:: Task inputs ::

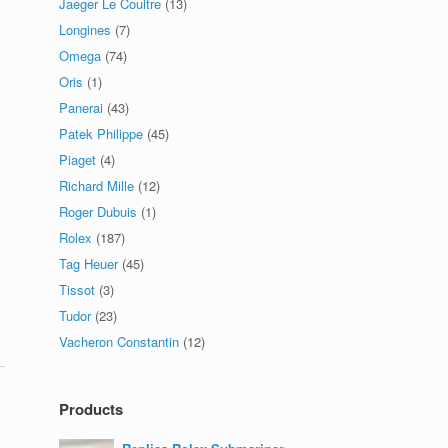
Jaeger Le Coultre
(13)
Longines
(7)
Omega
(74)
Oris
(1)
Panerai
(43)
Patek Philippe
(45)
Piaget
(4)
Richard Mille
(12)
Roger Dubuis
(1)
Rolex
(187)
Tag Heuer
(45)
Tissot
(3)
Tudor
(23)
Vacheron Constantin
(12)
Products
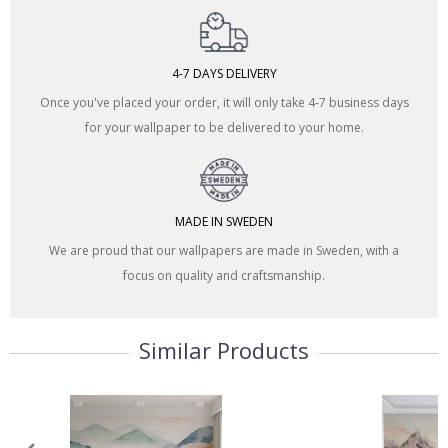
4-7 DAYS DELIVERY
Once you've placed your order, it will only take 4-7 business days
for your wallpaper to be delivered to your home.
MADE IN SWEDEN
We are proud that our wallpapers are made in Sweden, with a
focus on quality and craftsmanship.
Similar Products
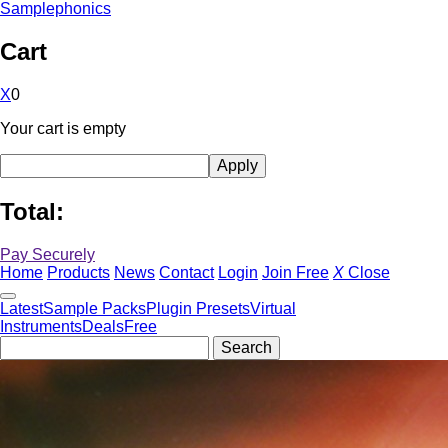
Samplephonics
Cart
X
0
Your cart is empty
Total:
Pay Securely
Home
Products
News
Contact
Login
Join Free
X
Close
Latest
Sample Packs
Plugin Presets
Virtual
Instruments
Deals
Free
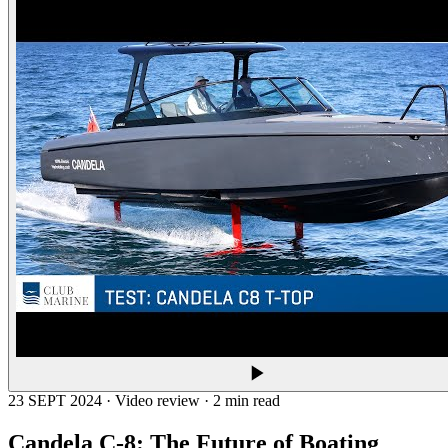
23 SEPT 2024 · Video review · 2 min read
Candela C-8: The Future of Boating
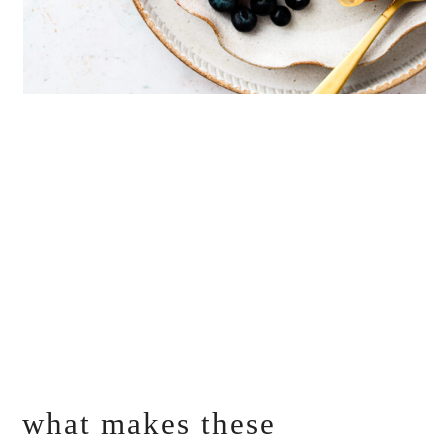
what makes these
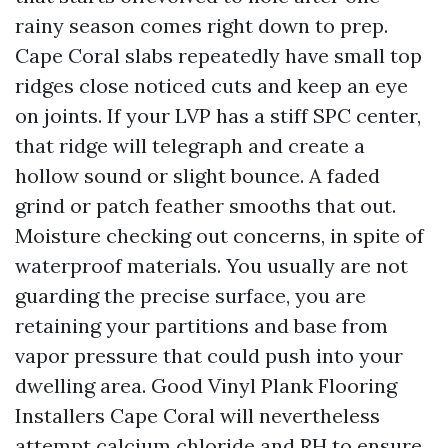
rainy season comes right down to prep.
Cape Coral slabs repeatedly have small top
ridges close noticed cuts and keep an eye
on joints. If your LVP has a stiff SPC center,
that ridge will telegraph and create a
hollow sound or slight bounce. A faded
grind or patch feather smooths that out.
Moisture checking out concerns, in spite of
waterproof materials. You usually are not
guarding the precise surface, you are
retaining your partitions and base from
vapor pressure that could push into your
dwelling area. Good Vinyl Plank Flooring
Installers Cape Coral will nevertheless
attempt calcium chloride and RH to ensure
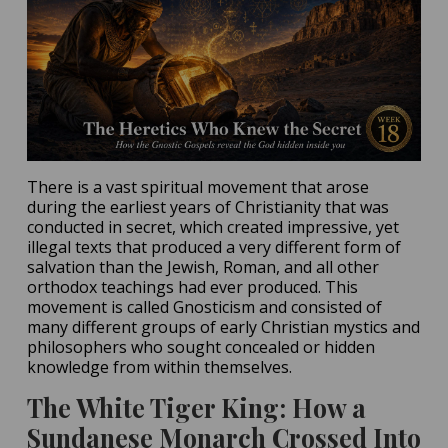
There is a vast spiritual movement that arose
during the earliest years of Christianity that was
conducted in secret, which created impressive, yet
illegal texts that produced a very different form of
salvation than the Jewish, Roman, and all other
orthodox teachings had ever produced. This
movement is called Gnosticism and consisted of
many different groups of early Christian mystics and
philosophers who sought concealed or hidden
knowledge from within themselves.
The White Tiger King: How a
Sundanese Monarch Crossed Into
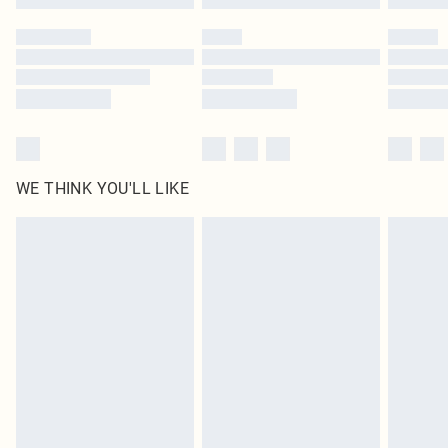
WE THINK YOU'LL LIKE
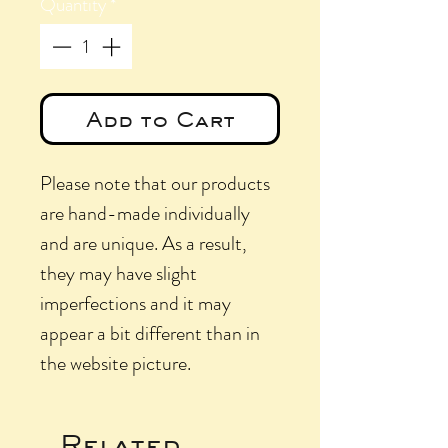
Quantity
*
Add to Cart
Please note that our products
are hand-made individually
and are unique. As a result,
they may have slight
imperfections and it may
appear a bit different than in
the website picture.
Related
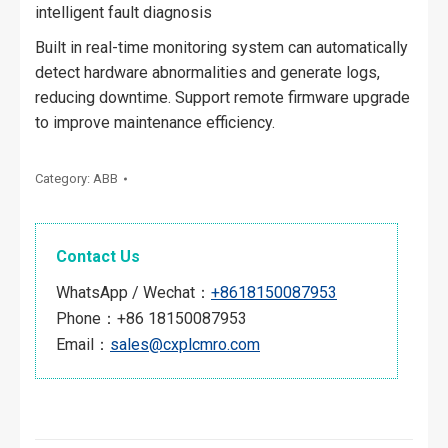
intelligent fault diagnosis
Built in real-time monitoring system can automatically
detect hardware abnormalities and generate logs,
reducing downtime. Support remote firmware upgrade
to improve maintenance efficiency.
Category:
ABB
Contact Us
WhatsApp / Wechat：
+8618150087953
Phone：+86 18150087953
Email：
sales@cxplcmro.com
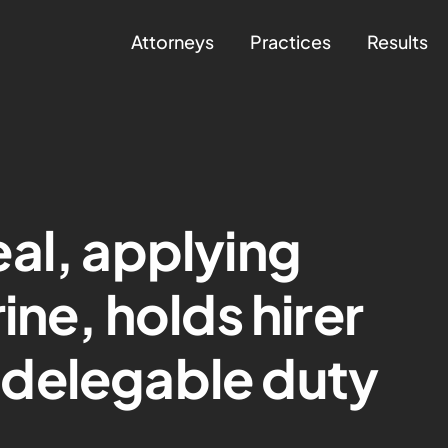
Attorneys
Practices
Results
al, applying
ine, holds hirer
delegable duty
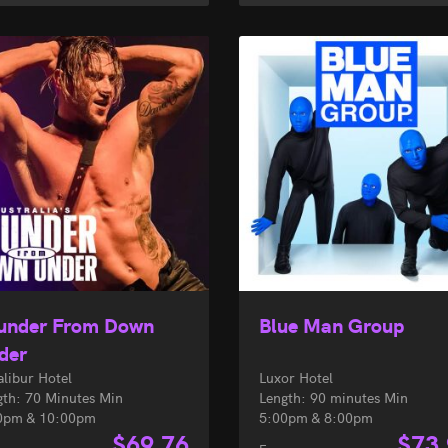
under From Down
Blue Man Group
der
alibur Hotel
Luxor Hotel
gth: 70 Minutes Min
Length: 90 minutes Min
0pm & 10:00pm
5:00pm & 8:00pm
$
69.76
$
73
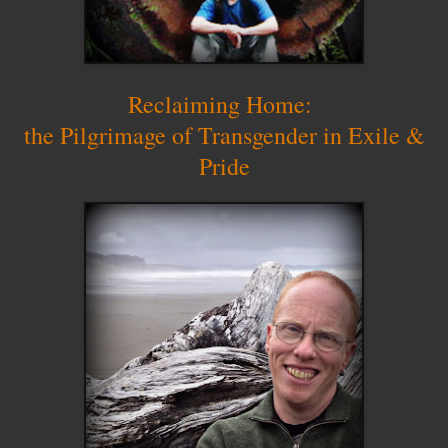
Reclaiming Home:
the Pilgrimage of Transgender in Exile &
Pride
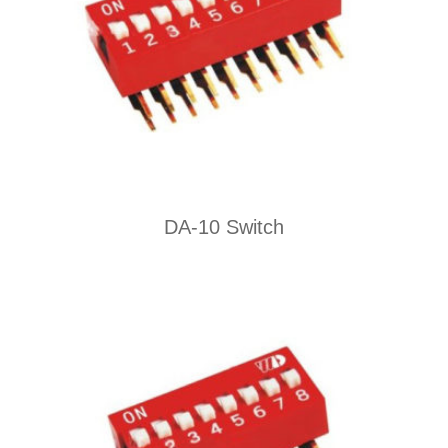
DA-10 Switch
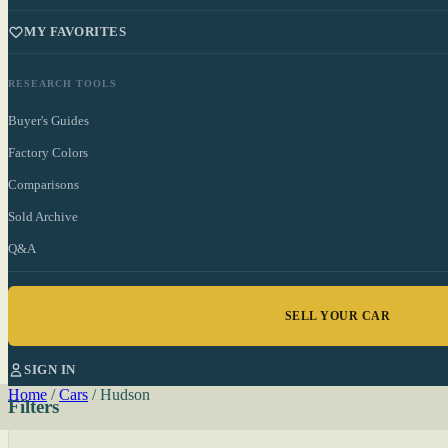
MY FAVORITES
RESEARCH TOOLS
Buyer's Guides
Factory Colors
Comparisons
Sold Archive
Q&A
SELL YOUR CAR
SIGN IN
Home
/
Cars
/
Hudson
Filters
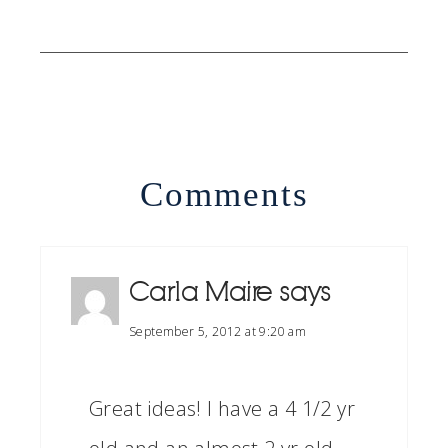
Comments
Carla Maire
says
September 5, 2012 at 9:20 am
Great ideas! I have a 4 1/2 yr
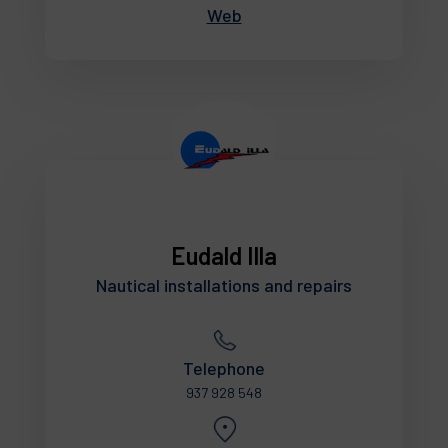
Web
Eudald Illa
Nautical installations and repairs
Telephone
937 928 548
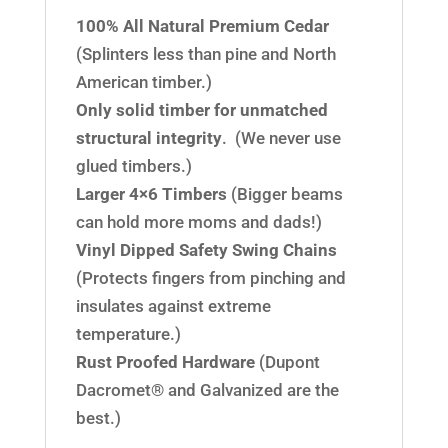
100% All Natural Premium Cedar
(Splinters less than pine and North
American timber.)
Only solid timber for unmatched
structural integrity
. (We never use
glued timbers.)
Larger 4×6 Timbers
(Bigger beams
can hold more moms and dads!)
Vinyl Dipped Safety Swing Chains
(Protects fingers from pinching and
insulates against extreme
temperature.)
Rust Proofed Hardware
(Dupont
Dacromet® and Galvanized are the
best.)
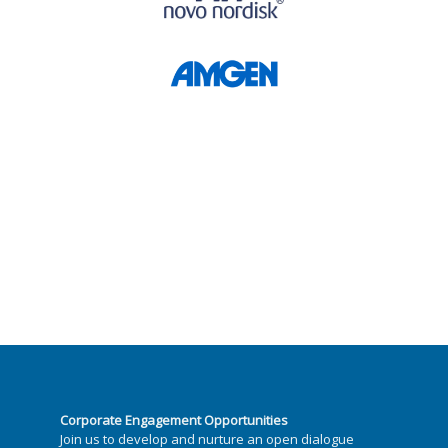
Corporate Engagement Opportunities
Join us to develop and nurture an open dialogue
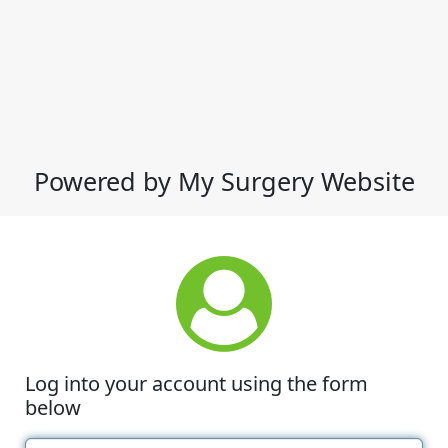
Powered by My Surgery Website
Log into your account using the form
below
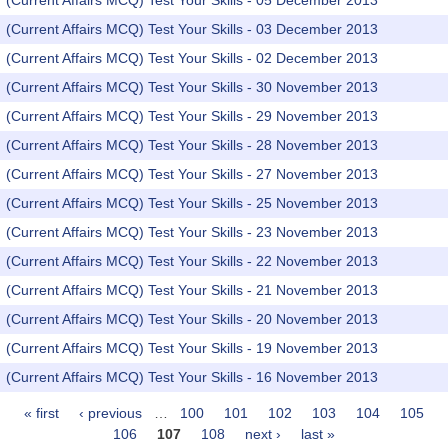
(Current Affairs MCQ) Test Your Skills - 05 December 2013
(Current Affairs MCQ) Test Your Skills - 03 December 2013
(Current Affairs MCQ) Test Your Skills - 02 December 2013
(Current Affairs MCQ) Test Your Skills - 30 November 2013
(Current Affairs MCQ) Test Your Skills - 29 November 2013
(Current Affairs MCQ) Test Your Skills - 28 November 2013
(Current Affairs MCQ) Test Your Skills - 27 November 2013
(Current Affairs MCQ) Test Your Skills - 25 November 2013
(Current Affairs MCQ) Test Your Skills - 23 November 2013
(Current Affairs MCQ) Test Your Skills - 22 November 2013
(Current Affairs MCQ) Test Your Skills - 21 November 2013
(Current Affairs MCQ) Test Your Skills - 20 November 2013
(Current Affairs MCQ) Test Your Skills - 19 November 2013
(Current Affairs MCQ) Test Your Skills - 16 November 2013
« first
‹ previous
…
100
101
102
103
104
105
Pages
106
107
108
next ›
last »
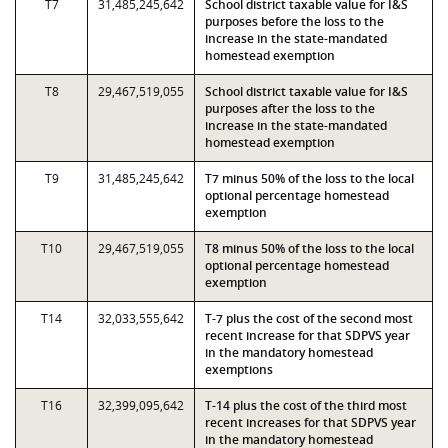
T7
31,485,245,642
School district taxable value for I&S
purposes before the loss to the
increase in the state-mandated
homestead exemption
T8
29,467,519,055
School district taxable value for I&S
purposes after the loss to the
increase in the state-mandated
homestead exemption
T9
31,485,245,642
T7 minus 50% of the loss to the local
optional percentage homestead
exemption
T10
29,467,519,055
T8 minus 50% of the loss to the local
optional percentage homestead
exemption
T14
32,033,555,642
T-7 plus the cost of the second most
recent increase for that SDPVS year
in the mandatory homestead
exemptions
T16
32,399,095,642
T-14 plus the cost of the third most
recent increases for that SDPVS year
in the mandatory homestead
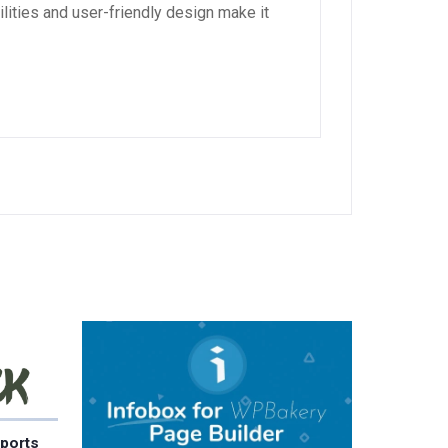
lities and user-friendly design make it
ports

:::

Description of the task:
Repeat each entry exactly as given; no pictures belong in the copy.

Reply to the exercise:
Jaeger Le Coultre
(13)
Longines
(7)
Omega
(74)
Oris
(1)
Panerai
(43)
Patek Philippe
(45)
Piaget
(4)
Richard Mille
(12)
Roger Dubuis
(1)
Rolex
(187)
Tag Heuer
(45)
Tissot
(3)
Tudor
(23)
Vacheron Constantin
(12)
Products
4-7 DAYS DELIVERY
Once you've placed your order, it will only take 4-7 business days
for your wallpaper to be delivered to your home.
MADE IN SWEDEN
We are proud that our wallpapers are made in Sweden, with a
focus on quality and craftsmanship.
Similar Products
Samplephonics
Cart
X
0
Your cart is empty
Total:
Pay Securely
Home
Products
News
Contact
Login
Join Free
X
Close
Latest
Sample Packs
Plugin Presets
Virtual
Instruments
Deals
Free
23 SEPT 2024 · Video review · 2 min read
Candela C-8: The Future of Boating
what makes these
rainy season comes right down to prep.
Cape Coral slabs repeatedly have small top
ridges close noticed cuts and keep an eye
on joints. If your LVP has a stiff SPC center,
that ridge will telegraph and create a
hollow sound or slight bounce. A faded
grind or patch feather smooths that out.
Moisture checking out concerns, in spite of
waterproof materials. You usually are not
guarding the precise surface, you are
retaining your partitions and base from
vapor pressure that could push into your
dwelling area. Good Vinyl Plank Flooring
Installers Cape Coral will nevertheless
attempt calcium chloride and RH to ensure
There is a vast spiritual movement that arose
during the earliest years of Christianity that was
conducted in secret, which created impressive, yet
illegal texts that produced a very different form of
salvation than the Jewish, Roman, and all other
orthodox teachings had ever produced. This
movement is called Gnosticism and consisted of
many different groups of early Christian mystics and
philosophers who sought concealed or hidden
knowledge from within themselves.
The White Tiger King: How a
Sundanese Monarch Crossed Into
WE THINK YOU'LL LIKE
Quantity
*
Add to Cart
Please note that our products
are hand-made individually
and are unique. As a result,
they may have slight
imperfections and it may
appear a bit different than in
the website picture.
Related
intelligent fault diagnosis
Built in real-time monitoring system can automatically
detect hardware abnormalities and generate logs,
reducing downtime. Support remote firmware upgrade
to improve maintenance efficiency.
Category:
ABB
Contact Us
WhatsApp / Wechat：
+8618150087953
Phone：+86 18150087953
Email：
sales@cxplcmro.com
Attorneys
Practices
Results
al, applying
ine, holds hirer
delegable duty
under From Down
Blue Man Group
der
alibur Hotel
Luxor Hotel
gth: 70 Minutes Min
Length: 90 minutes Min
0pm & 10:00pm
5:00pm & 8:00pm
$
69.76
$
73
Reclaiming Home:
the Pilgrimage of Transgender in Exile &
Pride
DA-10 Switch
MY FAVORITES
RESEARCH TOOLS
Buyer's Guides
Factory Colors
Comparisons
Sold Archive
Q&A
SELL YOUR CAR
SIGN IN
Home
/
Cars
/
Hudson
Filters
Comments
Carla Maire
says
September 5, 2012 at 9:20 am
Great ideas! I have a 4 1/2 yr
Web
Eudald Illa
Nautical installations and repairs
Telephone
937 928 548
100% All Natural Premium Cedar
(Splinters less than pine and North
American timber.)
Only solid timber for unmatched
structural integrity
. (We never use
glued timbers.)
Larger 4×6 Timbers
(Bigger beams
can hold more moms and dads!)
Vinyl Dipped Safety Swing Chains
(Protects fingers from pinching and
insulates against extreme
temperature.)
Rust Proofed Hardware
(Dupont
Dacromet® and Galvanized are the
best.)
Corporate Engagement Opportunities
Join us to develop and nurture an open dialogue
Powered by My Surgery Website
Log into your account using the form
below
(Current Affairs MCQ) Test Your Skills - 05 December 2013
(Current Affairs MCQ) Test Your Skills - 03 December 2013
(Current Affairs MCQ) Test Your Skills - 02 December 2013
(Current Affairs MCQ) Test Your Skills - 30 November 2013
(Current Affairs MCQ) Test Your Skills - 29 November 2013
(Current Affairs MCQ) Test Your Skills - 28 November 2013
(Current Affairs MCQ) Test Your Skills - 27 November 2013
(Current Affairs MCQ) Test Your Skills - 25 November 2013
(Current Affairs MCQ) Test Your Skills - 23 November 2013
(Current Affairs MCQ) Test Your Skills - 22 November 2013
(Current Affairs MCQ) Test Your Skills - 21 November 2013
(Current Affairs MCQ) Test Your Skills - 20 November 2013
(Current Affairs MCQ) Test Your Skills - 19 November 2013
(Current Affairs MCQ) Test Your Skills - 16 November 2013
« first
‹ previous
…
100
101
102
103
104
105
Pages
106
107
108
next ›
last »
T7
31,485,245,642
School district taxable value for I&S
purposes before the loss to the
increase in the state-mandated
homestead exemption
T8
29,467,519,055
School district taxable value for I&S
purposes after the loss to the
increase in the state-mandated
homestead exemption
T9
31,485,245,642
T7 minus 50% of the loss to the local
optional percentage homestead
exemption
T10
29,467,519,055
T8 minus 50% of the loss to the local
optional percentage homestead
exemption
T14
32,033,555,642
T-7 plus the cost of the second most
recent increase for that SDPVS year
in the mandatory homestead
exemptions
T16
32,399,095,642
T-14 plus the cost of the third most
recent increases for that SDPVS year
in the mandatory homestead
lities and user-friendly design make it
ports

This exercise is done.